(CNN) -- After relocating the Brooklyn Nets from New Jersey to his hometown borough this season, Jay-Z announced Friday that he will be selling his stake in the pro basketball team.
Earlier this month, the rapper and entrepreneur launched Roc Nation Sports, a joint-venture sports management agency with Creative Arts Agency.
National Basketball Association rules stipulate that agents can't both represent professional athletes and have a stake in a team. For Jay-Z move forward as an agent, he had to relinquish control of the sports franchise.
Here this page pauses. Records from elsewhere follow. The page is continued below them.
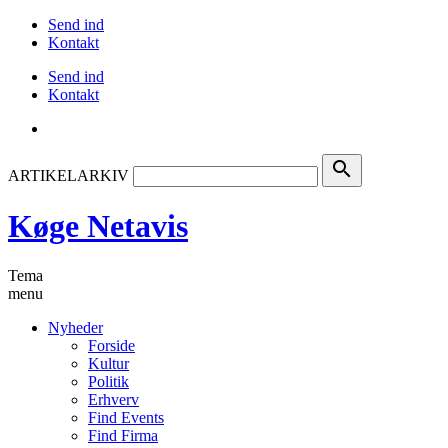
Send ind
Kontakt
Send ind
Kontakt
search
ARTIKELARKIV
Køge Netavis
Tema
menu
Nyheder
Forside
Kultur
Politik
Erhverv
Find Events
Find Firma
Jay-Z, whose real name is Shawn Carter, explained his departure in the following statement:
"Being a member of the Nets organization surpassed some of my greatest ambitions. It was never about an investment; it was about the NETS and Brooklyn. My job as an owner is over but as a fan it has just begun. I'm a Brooklyn Net forever. It's been an honor to work with Mikhail Prokhorov, Dmitry Razumov, Christophe Charlier, ONEXIM Sports and Entertainment, Brett Yormark and all the wonderful people involved in making the Nets first class. My sincerest thanks goes to Bruce Ratner, who first introduced the idea of moving the Nets to Brooklyn. A thank you and deepest appreciation goes to the fans. You are the lifeblood of any team."
The statement continued: "The Nets have made their mark on the NBA and as they enter a new era, Roc Nation does as well; as we embark on Roc Nation Sports. Our newest endeavor is committed to building the brands of professional athletes as we have done for some of today's top music artists. For Roc Nation Sports to function at its full potential, NBA rules stipulate that I relinquish my ownership in the Brooklyn Nets. It was a tough decision but as I stated earlier, it's not about ownership. Congratulations to The Nets on a great season and making the playoffs! I will always be a Brooklyn Net."
In the song "N----s in Paris," from his "Watch the Throne" collaboration with Kanye West, proud team owner Jay-Z rapped: "The Nets could go 0-for-82 and I'd look at you like this s--t gravy."
More recently, on "Open Letter," the new song that criticizes the media, he seemed to have signaled what was to come: "Would have brought the Nets to Brooklyn for free, except I made millions off it you f----n dweeb," Jay-Z rapped. "I still own the building, I'm still keeping my seats. ya'll buy that bulls--t, y'all better keep your receipts."